Tuesday, October 19, 2004
In A Subway Train
It was so hot. Though the weather was cold and rainy, something had happened to the heating system of the train and the heat rose, stop by stop. It awakened the dormant smells in the dust in the air and in the bodies of the people, packed tight into a too small space, grabbing hard onto the hard metal bars. On every stop more people streamed in, less stagnant air left and the pressure increased. The fat man across the aisle was slowly shrinking away into a puddle of sweat, the woman sitting spreadlegged on two seats kept unwrapping another layer of her manicolored garments. Small children screamed out of heat and lack of oxygen and the press of alien bodies against them. A man in an expensive suit carefully wiped the sweat off his neck before it dyed the white collar of his shirt yellow.

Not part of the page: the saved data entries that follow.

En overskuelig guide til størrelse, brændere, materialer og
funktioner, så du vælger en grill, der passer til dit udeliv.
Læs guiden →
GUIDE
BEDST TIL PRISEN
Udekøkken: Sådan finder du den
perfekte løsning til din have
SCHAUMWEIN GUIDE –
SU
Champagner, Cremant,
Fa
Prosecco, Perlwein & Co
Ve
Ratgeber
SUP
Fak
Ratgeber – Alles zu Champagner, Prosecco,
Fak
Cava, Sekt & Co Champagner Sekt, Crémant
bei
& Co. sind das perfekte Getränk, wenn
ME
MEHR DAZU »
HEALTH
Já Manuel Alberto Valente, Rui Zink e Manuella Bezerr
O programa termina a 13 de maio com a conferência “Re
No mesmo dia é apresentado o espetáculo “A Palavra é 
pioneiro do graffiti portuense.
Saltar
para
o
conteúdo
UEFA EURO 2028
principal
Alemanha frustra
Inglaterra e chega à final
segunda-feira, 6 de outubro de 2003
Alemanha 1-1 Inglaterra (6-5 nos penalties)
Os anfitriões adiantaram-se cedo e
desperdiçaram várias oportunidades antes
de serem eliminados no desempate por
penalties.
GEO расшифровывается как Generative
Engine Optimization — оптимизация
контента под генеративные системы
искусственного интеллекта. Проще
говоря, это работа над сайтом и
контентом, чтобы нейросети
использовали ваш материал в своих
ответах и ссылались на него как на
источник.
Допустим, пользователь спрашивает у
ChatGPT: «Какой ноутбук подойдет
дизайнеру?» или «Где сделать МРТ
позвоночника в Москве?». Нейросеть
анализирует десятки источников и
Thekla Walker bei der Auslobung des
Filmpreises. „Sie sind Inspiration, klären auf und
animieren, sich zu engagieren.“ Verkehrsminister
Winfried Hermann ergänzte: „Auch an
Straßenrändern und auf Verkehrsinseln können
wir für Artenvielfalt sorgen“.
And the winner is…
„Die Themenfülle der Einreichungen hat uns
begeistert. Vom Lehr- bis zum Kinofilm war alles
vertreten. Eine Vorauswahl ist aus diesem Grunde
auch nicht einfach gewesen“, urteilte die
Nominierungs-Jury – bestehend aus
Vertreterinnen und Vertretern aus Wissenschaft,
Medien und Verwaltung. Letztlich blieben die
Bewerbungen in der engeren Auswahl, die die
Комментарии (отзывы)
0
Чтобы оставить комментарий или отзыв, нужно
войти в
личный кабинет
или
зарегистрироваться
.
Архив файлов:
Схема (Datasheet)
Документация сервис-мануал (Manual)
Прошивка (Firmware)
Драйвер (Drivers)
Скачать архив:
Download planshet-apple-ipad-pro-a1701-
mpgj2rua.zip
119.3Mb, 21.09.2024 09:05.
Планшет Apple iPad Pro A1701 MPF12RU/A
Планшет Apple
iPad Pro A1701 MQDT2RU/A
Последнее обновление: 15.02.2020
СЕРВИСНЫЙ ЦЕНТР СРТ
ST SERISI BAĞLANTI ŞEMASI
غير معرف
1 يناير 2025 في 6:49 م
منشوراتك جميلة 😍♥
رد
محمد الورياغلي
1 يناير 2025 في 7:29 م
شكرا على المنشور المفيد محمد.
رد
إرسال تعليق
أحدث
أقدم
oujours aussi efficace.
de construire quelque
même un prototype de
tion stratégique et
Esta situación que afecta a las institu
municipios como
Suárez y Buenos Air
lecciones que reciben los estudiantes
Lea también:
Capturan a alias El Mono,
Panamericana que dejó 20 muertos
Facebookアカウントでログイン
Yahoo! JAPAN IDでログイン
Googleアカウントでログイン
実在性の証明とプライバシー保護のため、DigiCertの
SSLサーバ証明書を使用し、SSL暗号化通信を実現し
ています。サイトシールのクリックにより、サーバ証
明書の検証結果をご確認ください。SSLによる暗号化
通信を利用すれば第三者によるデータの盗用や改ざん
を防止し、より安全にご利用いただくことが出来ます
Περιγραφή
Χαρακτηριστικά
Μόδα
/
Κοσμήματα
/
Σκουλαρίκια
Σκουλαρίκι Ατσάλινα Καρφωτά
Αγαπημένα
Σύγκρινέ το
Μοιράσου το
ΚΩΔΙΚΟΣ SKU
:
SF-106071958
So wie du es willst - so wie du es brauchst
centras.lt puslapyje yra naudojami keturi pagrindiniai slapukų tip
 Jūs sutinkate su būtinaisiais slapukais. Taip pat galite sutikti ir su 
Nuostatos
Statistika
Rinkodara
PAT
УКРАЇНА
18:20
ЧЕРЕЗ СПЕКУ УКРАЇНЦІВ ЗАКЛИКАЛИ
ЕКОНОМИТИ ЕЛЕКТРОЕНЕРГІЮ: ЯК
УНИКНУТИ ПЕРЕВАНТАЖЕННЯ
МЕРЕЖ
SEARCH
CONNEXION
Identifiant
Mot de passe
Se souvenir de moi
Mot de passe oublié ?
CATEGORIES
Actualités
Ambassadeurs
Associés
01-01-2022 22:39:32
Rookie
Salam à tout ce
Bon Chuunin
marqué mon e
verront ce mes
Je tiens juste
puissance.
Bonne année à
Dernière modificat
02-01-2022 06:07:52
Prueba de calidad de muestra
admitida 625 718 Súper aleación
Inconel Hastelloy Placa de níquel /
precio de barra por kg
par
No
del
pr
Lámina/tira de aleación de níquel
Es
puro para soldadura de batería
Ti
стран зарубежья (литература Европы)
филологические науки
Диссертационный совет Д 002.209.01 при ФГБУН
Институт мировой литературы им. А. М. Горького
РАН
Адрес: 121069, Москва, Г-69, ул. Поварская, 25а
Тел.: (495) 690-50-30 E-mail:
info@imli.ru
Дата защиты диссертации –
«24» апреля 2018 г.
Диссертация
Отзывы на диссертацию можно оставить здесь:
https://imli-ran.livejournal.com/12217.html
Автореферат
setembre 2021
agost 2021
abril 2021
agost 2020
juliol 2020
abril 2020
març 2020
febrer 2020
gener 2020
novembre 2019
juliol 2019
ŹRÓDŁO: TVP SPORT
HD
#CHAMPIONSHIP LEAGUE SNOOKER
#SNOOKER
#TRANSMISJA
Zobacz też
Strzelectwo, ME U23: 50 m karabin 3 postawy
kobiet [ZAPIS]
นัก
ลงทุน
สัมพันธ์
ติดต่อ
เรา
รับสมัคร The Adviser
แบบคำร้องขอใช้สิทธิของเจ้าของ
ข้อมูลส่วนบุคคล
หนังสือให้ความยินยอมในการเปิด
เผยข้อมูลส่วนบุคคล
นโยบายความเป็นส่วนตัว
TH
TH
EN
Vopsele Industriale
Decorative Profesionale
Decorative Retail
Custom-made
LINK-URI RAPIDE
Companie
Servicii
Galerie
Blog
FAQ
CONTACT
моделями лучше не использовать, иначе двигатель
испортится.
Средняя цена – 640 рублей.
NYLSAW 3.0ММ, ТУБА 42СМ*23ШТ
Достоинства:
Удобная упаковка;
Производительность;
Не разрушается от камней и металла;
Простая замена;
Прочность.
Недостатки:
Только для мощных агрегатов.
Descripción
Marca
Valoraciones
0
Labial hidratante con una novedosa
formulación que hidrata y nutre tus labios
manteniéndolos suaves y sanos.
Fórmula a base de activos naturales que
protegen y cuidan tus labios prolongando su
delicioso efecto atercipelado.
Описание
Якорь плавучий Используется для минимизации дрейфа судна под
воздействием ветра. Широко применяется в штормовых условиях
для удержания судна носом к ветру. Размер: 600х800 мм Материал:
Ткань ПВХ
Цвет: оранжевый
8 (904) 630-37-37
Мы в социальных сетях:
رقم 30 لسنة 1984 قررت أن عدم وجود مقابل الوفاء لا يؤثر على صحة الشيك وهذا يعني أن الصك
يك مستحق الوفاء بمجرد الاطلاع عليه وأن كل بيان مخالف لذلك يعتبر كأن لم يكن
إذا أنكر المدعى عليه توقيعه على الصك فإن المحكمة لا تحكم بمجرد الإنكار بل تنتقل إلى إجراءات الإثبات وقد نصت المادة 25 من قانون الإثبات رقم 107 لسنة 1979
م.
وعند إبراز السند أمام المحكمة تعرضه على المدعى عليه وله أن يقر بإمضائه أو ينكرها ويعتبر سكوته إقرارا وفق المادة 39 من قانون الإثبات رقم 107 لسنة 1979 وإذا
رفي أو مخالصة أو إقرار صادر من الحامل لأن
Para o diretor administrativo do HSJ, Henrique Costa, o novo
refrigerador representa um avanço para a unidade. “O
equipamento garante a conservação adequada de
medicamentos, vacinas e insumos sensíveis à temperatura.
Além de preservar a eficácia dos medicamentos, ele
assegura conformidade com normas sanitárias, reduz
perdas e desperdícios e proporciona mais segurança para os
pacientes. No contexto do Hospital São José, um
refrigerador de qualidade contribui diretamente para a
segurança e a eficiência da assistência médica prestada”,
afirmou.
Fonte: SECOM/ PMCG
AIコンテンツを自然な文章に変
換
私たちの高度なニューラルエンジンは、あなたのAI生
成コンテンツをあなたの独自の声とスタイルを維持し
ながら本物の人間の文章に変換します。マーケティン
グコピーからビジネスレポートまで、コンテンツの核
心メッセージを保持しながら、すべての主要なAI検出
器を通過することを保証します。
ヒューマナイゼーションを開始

The young woman was standing next to me, unable to reach more than a little finger's worth of the metal bar. She looked pale, almost translucent with the sweat running down her face. She was holding her stomach with one hand and clinging on to the bar with the other. I estimated her about seven months pregnant. Every bump of the train, every screech of its brakes seemed to signal directly into her body, and I edged away to give her more of the metal bar. But soon she needed both her hands just to avoid the bodies that were swung against her when the train took a curve, and all I could do was to cushion her against the sharp edges of the car walls.
Then someone got up from a seat and the pregnant woman started slowly to move towards the freed seat. I pushed a young teenager away to keep it free for her, but someone else got the seat in the meantime. Now the woman's old place had been lost in a rearranged sea of umbrellas, bags and newspapers, and she was left standing in the middle of the crowded corridor with nothing to hold onto. I couldn't reach her anymore, and my requests to a young man who was sitting near her, deep immersed in his newspapers, were not heard.
All the time the heat was increasing, the air turned into a hot, smelly custard and nobody left on any of the stops where yet more people tried to squeeze their bodies into the tightness. When I left, the pale woman was still standing, still supporting her stomach in grim determination, and the air was as impenetrable as before.